The endorsement of a witness on an Information may be permitted at any time in the trial court's discretion. Rhodes v. State, 695 P.2d 861, 863 (Okl.Cr.1985). Absent a showing of surprise or prejudice, no abuse of discretion will be found. Id. The gravamen of appellant’s complaint concerned the State’s failure to endorse Mr. Vance prior to the time that they did. However, at the hearing, counsel for defense specifically stated that he was not asking for a continuance. Moreover, the trial court recessed the trial on May 11, 1988, granting counsel for defense the better part of that day to visit with Mr. Vance. When the trial resumed the next morning, defense counsel stated, “[w]e had sufficient time to visit with the witness and the defendant is ready this morning for all purposes.” We find no error. See Fabian v. State, 720 P.2d 1276, 1278 (Okl.Cr.1986). Counsel’s recourse was to ask for a continuance; this he did not do, a complaint now is just too late.

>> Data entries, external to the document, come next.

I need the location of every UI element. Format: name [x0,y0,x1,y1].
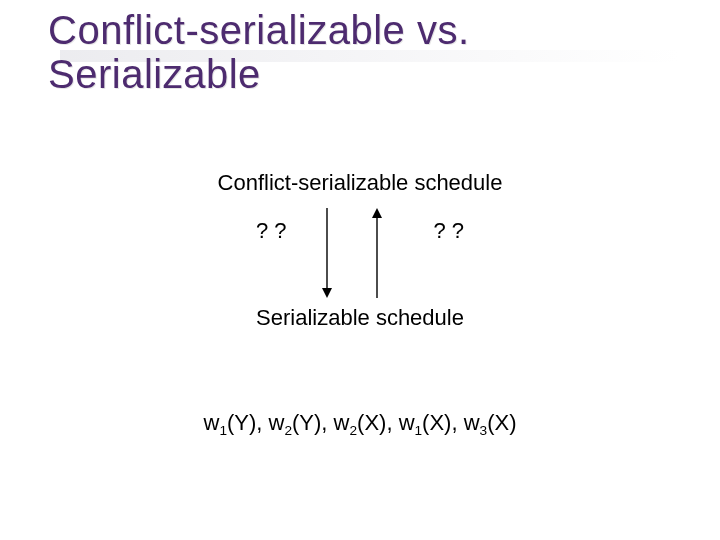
op-0: w1(Y) [204,410,257,435]
op-2: w2(X) [334,410,387,435]
schedule-example: w1(Y), w2(Y), w2(X), w1(X), w3(X) [0,410,720,438]
label-serializable: Serializable schedule [0,305,720,331]
label-conflict-serializable: Conflict-serializable schedule [0,170,720,196]
slide-title: Conflict-serializable vs. Serializable [48,8,688,96]
arrow-up-icon [370,208,384,298]
svg-marker-1 [322,288,332,298]
op-3: w1(X) [399,410,452,435]
question-marks-right: ? ? [433,218,464,244]
op-1: w2(Y) [269,410,322,435]
svg-marker-3 [372,208,382,218]
arrows-row: ? ? ? ? [0,208,720,298]
question-marks-left: ? ? [256,218,287,244]
op-4: w3(X) [464,410,517,435]
arrow-down-icon [320,208,334,298]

In the same argument, appellant claims that with regard to Mr. Vance, the State failed to provide any exculpatory impeachment evidence concerning appellant. The issue of the State’s obligation to provide exculpatory evidence was discussed thoroughly prior to Mr. Vance’s testimony. When defense counsel requested three specific documents, the State provided a blank form copy of one and denied any knowledge or possession of the other two. In fact, a deputy administrator from the Securities Commission called the court and confirmed the fact that the documents were not in the State’s possession. The record does not indicate, nor has appellant demonstrated, that the State failed to comply in any manner with the trial court’s discovery order. We find no error.

In his final assignment of error, appellant contends that his sentences are excessive. However, the sentences imposed are within statutory limits, and we cannot say that the sentences shock our conscience. Gaines v. State, 724 P.2d 260, 262 (Okl.Cr.1986). We find no error.

The Judgments and Sentences are AFFIRMED.